The arrival of Guy Harrington
’s party, full of group confidence and determined bonhomie, made the impact of a much larger presence upon this quiet place. It was Harrington, well accustomed to authority, who took control, seeing to the seating of the ladies and discussing the choice of wine with the air of a host. If there was any resentment among his audience, there was no visible sign of it: perhaps they were happy to see someone with much experience of these things taking control on their behalf. Or perhaps, after a full day of physical activity, they were enjoying that delicious lassitude that takes over at the prospect of good food and pleasant company.

The two women felt at least as tired as the four men. Sightseeing can be more exhausting than golf. And when you cannot quite agree what you wish to see, and yet are too polite to go your separate ways, you end up doing too much. They had spent two absorbing hours in the Cathedral at Gloucester, guided round its ancient glories by a well-mounted exhibition of its history. Alison Munro could have spent much longer, but her friend had been impatient to visit the shops, where they had spent most of an afternoon which had begun to seem interminable. She had spent the last hour of it studying a beguiling square of blue sky through the single high window of a fitting room, while Meg Peters tried on a succession of dresses and rejected them all.

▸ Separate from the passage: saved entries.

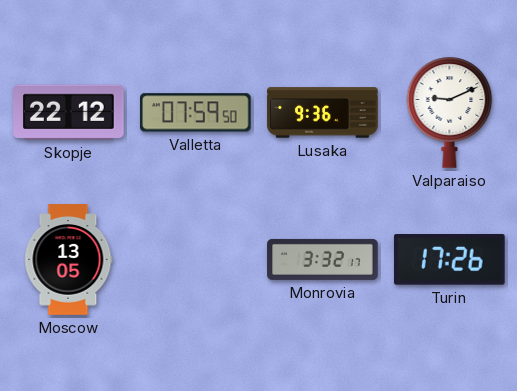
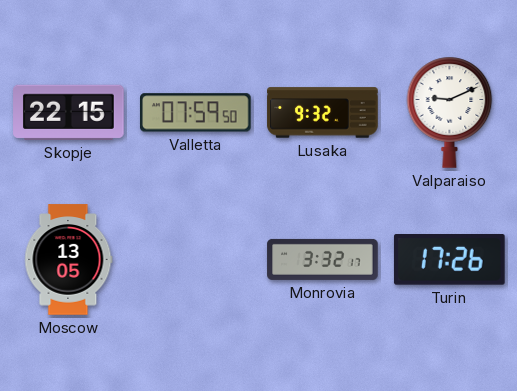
Skopje: 22:12 -> 22:15
Lusaka: 9:36 -> 9:32
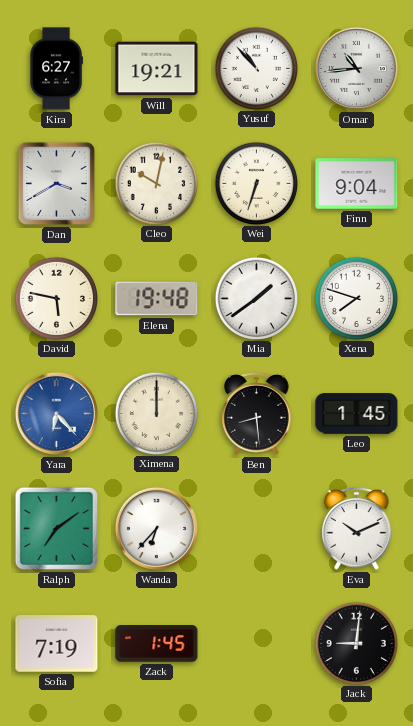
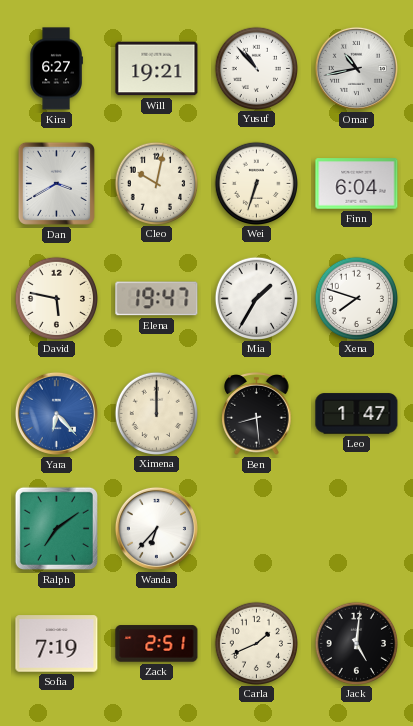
Omar: 10:44 -> 10:43
Finn: 9:04 -> 6:04
Elena: 19:48 -> 19:47
Mia: 1:39 -> 1:35
Leo: 1:45 -> 1:47
Eva: 10:11 -> none
Zack: 1:45 -> 2:51
Carla: none -> 1:41
Jack: 9:01 -> 5:01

Alison was the only wife there. Two of the other men had wives, but they had opted out of the boozy gaiety and interminable golf talk and stayed at home; perhaps they felt that a single wife in attendance was sentry enough to ensure propriety in their men. Alison eased off her elegant high-heeled shoes beneath the table, careful not to play unwitting footsy with any hopeful male. She let her smile glitter freely at some minor witticism from her left. But it was the liberation of her throbbing feet which almost made her grunt with unladylike relief.

From her name, she should have been as Scottish as her husband, but she was pure English for as far back as anyone could trace, which was at least two centuries of Berkshire gentry. Her mother, having to cope with a surname of Browne, which even the additional
‘e’ could scarcely dignify, had merely thought the sound of the name Alison attractive and the three syllables a suitable counterbalance to the surname.